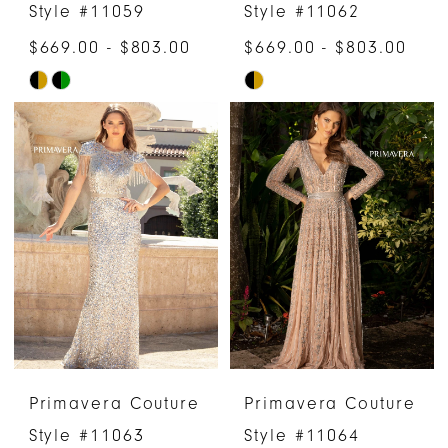
Style #11059
Style #11062
$669.00 - $803.00
$669.00 - $803.00
Skip
Skip
Color
Color
List
List
#c1ffcf3092
#792542d55c
to
to
end
end
Primavera Couture
Primavera Couture
Style #11063
Style #11064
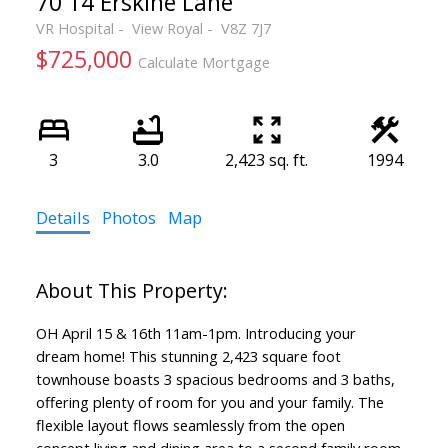
70 14 Erskine Lane
VR Hospital
View Royal
V8Z 7J7
$725,000
Calculate Mortgage
3
3.0
2,423 sq. ft.
1994
Details
Photos
Map
OH April 15 & 16th 11am-1pm. Introducing your
dream home! This stunning 2,423 square foot
townhouse boasts 3 spacious bedrooms and 3 baths,
offering plenty of room for you and your family. The
flexible layout flows seamlessly from the open
concept living and dining area to a second family room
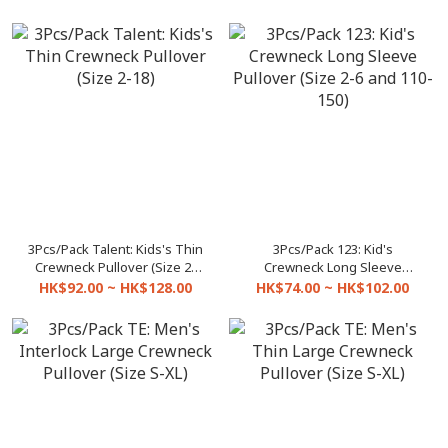
3Pcs/Pack Talent: Kids's Thin
3Pcs/Pack 123: Kid's
Crewneck Pullover (Size 2-
Crewneck Long Sleeve
18)
Pullover (Size 2-6 and 110-
HK$92.00 ~ HK$128.00
HK$74.00 ~ HK$102.00
150)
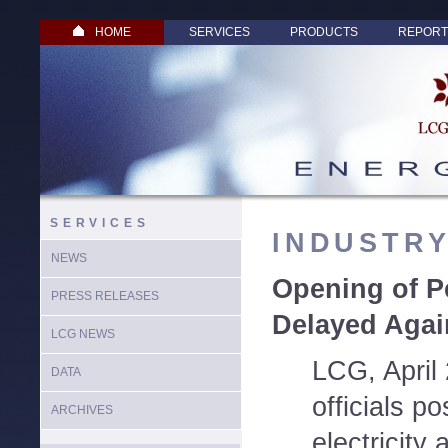
HOME
SERVICES
PRODUCTS
REPORT
SERVICES
INDUSTR
NEWS
Opening of P
PRESS RELEASES
Delayed Agai
LCG NEWS
LCG, April
DATA
officials p
ARCHIVES
electricity 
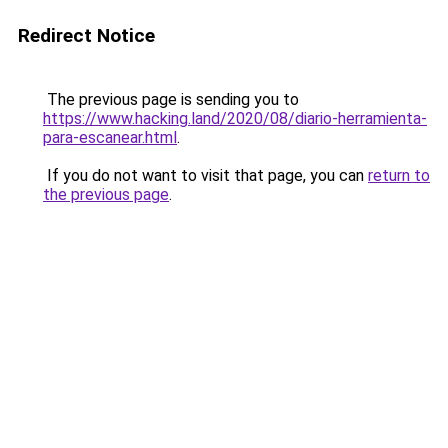
Redirect Notice
The previous page is sending you to
https://www.hacking.land/2020/08/diario-herramienta-
para-escanear.html
.
If you do not want to visit that page, you can
return to
the previous page
.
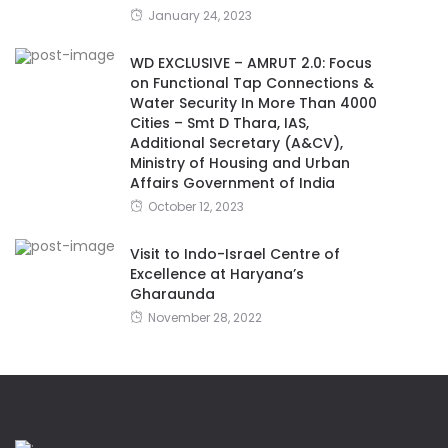
January 24, 2023
WD EXCLUSIVE – AMRUT 2.0: Focus
on Functional Tap Connections &
Water Security In More Than 4000
Cities – Smt D Thara, IAS,
Additional Secretary (A&CV),
Ministry of Housing and Urban
Affairs Government of India
October 12, 2023
Visit to Indo-Israel Centre of
Excellence at Haryana’s
Gharaunda
November 28, 2022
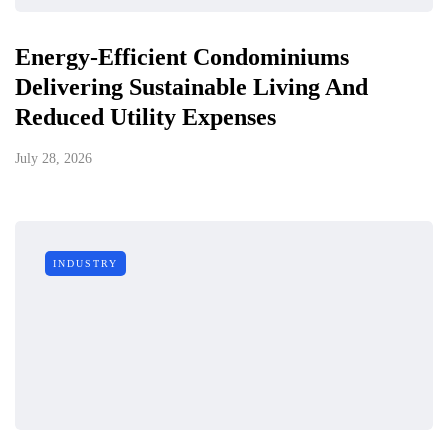
Energy-Efficient Condominiums
Delivering Sustainable Living And
Reduced Utility Expenses
July 28, 2026
INDUSTRY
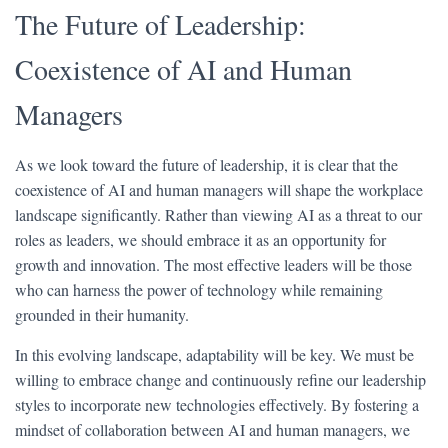
The Future of Leadership:
Coexistence of AI and Human
Managers
As we look toward the future of leadership, it is clear that the
coexistence of AI and human managers will shape the workplace
landscape significantly. Rather than viewing AI as a threat to our
roles as leaders, we should embrace it as an opportunity for
growth and innovation. The most effective leaders will be those
who can harness the power of technology while remaining
grounded in their humanity.
In this evolving landscape, adaptability will be key. We must be
willing to embrace change and continuously refine our leadership
styles to incorporate new technologies effectively. By fostering a
mindset of collaboration between AI and human managers, we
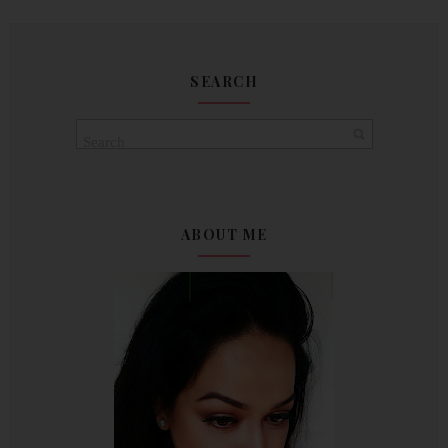
SEARCH
ABOUT ME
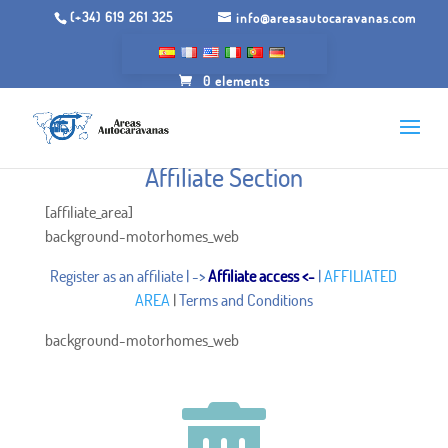
(+34) 619 261 325
info@areasautocaravanas.com
0 elements
Affiliate Section
[affiliate_area]
background-motorhomes_web
Register as an affiliate
| ->
Affiliate access
<-
|
AFFILIATED
AREA
|
Terms and Conditions
background-motorhomes_web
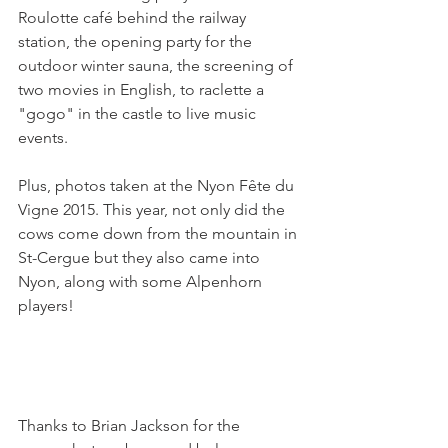
Roulotte café behind the railway 
station, the opening party for the 
outdoor winter sauna, the screening of 
two movies in English, to raclette a 
"gogo" in the castle to live music 
events.

Plus, photos taken at the Nyon Fête du 
Vigne 2015. This year, not only did the 
cows come down from the mountain in 
St-Cergue but they also came into 
Nyon, along with some Alpenhorn 
players!

Thanks to Brian Jackson for the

========

An exact copy is needed. It runs from the line above containing "willing to embrace" down to the line containing "info@areasautocaravanas.com", both included, with no pictures.

**Answer box**.
willing to embrace change and continuously refine our leadership
styles to incorporate new technologies effectively. By fostering a
mindset of collaboration between AI and human managers, we
SEARCH
ABOUT ME
(+34) 619 261 325
info@areasautocaravanas.com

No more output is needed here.